Bunu Yahudiler biliyor mu?
Tabii ki biliyorlar. Bu yüzden bazı eleştiriler ortaya çıkmıştır. Tevrat’ı içeriği bakımından ilk eleştiren Yahudi kral Menasseh’tir. O, Tevrat’ın vahiy yoluyla geldiğini inkâr etmiştir. Tevrat’ı eleştiren ve vahiy ürünü olduğunu reddeden bir başka Yahudi, Hivi el-Belhi’dir. Tevrat hakkındaki sözleri dolayısıyla Rabbani Yahudiler kendisine Hivi el-Kelbi demişlerdir. Belhi, Tevrat’ı 200’e yakın noktada tenkit etmiştir. Yahudi âlimleri olan rabbiler arasında da Tevrat’ın yazımında kronolojik sıra bakımından yanlışlıklar olduğunu dile getirenler olmuştur. Aydınlanma filozoflarından Moses Mendelssohn, Tevrat’ın tamamının vahye dayanmadığını ileri sürmüştür.
Hristiyanlar Tevrat’a nasıl bakıyorlar?
Hristiyanlar Eski Ahit’i Kitab-ı Mukaddes’in ilk bölümü olarak kabul eder ve bugünkü Tevrat’ın, Tanrı Yahve tarafından vahyedilmiş kitap olduğuna inanırlar. Bütün Hristiyan kiliseleri prensip olarak İskenderiye Yahudilerine ait kutsal kitaplar listesini benimsemiştir. Ancak metinler ve tercümeler arasında farklılıklar bulunmaktadır. Bu yüzden Protestanlar bazı bölümleri apokrif yani dinen geçersiz saymışlardır. İkinci Vatikan Ruhani Meclisi (1962-1965) ise Eski Ahit’i oluşturan kitaplar için “Sahih olmayan, hükümsüz metinler ihtiva etmektedir.” yargısında bulunmuştur. (Maurice Bucaille, Müsbet İlim Yönünden Tevrat İnciller ve Kur’an, s. 82, 103.)
İslam’a göre Tevrat’ın durumu ve değeri nedir?
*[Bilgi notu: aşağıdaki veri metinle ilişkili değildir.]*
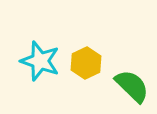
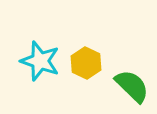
yellow hexagon: rotated 8 degrees counterclockwise
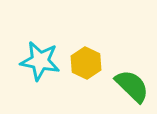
cyan star: rotated 9 degrees counterclockwise
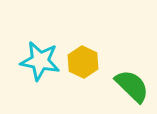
yellow hexagon: moved 3 px left, 1 px up
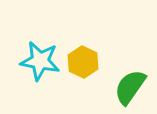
green semicircle: moved 2 px left, 1 px down; rotated 99 degrees counterclockwise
Tevrat, Kur’an’da çoğu İncil’le birlikte olmak üzere on sekiz defa geçmektedir. Tevrat’ın, İsrailoğullarına indirilen bir kitap olduğu açıktır ancak Hz. Musa’nın ismiyle beraber Kur’an’da zikredilmez. Yani İncil’in Hz. İsa’ya, Zebur’un Hz. Davud’a indirildiği açıkça belirtilirken Tevrat Hz. Musa’yla birlikte anılmaz. Kur’an’da Hz. Musa’yla anılmamasının sebebi, Medine’deki Yahudilerin Tevrat ismini geniş anlamda kullanmaları olsa gerektir. Gelen rivayetlerden anlaşıldığına göre Medine ve civarında yaşayan Yahudiler Tevrat’ı Eski Ahit’in tamamını ifade edecek bir anlamda kullanıyorlardı. Hâlbuki Tevrat, Eski Ahit’in otuz dokuz kitabından sadece beşini oluşturmaktadır. Biz Müslümanlar Hz. Musa’ya bir kitap indirildiğine inanırız ancak bugünkü Tevrat’ın içeriğini Kur’an ve sünnete göre değerlendiririz. Tevrat’taki bilgilerin Kur’an’la uyumlu olanları doğrudur, çelişki arz edenleri ise tahrife uğramıştır.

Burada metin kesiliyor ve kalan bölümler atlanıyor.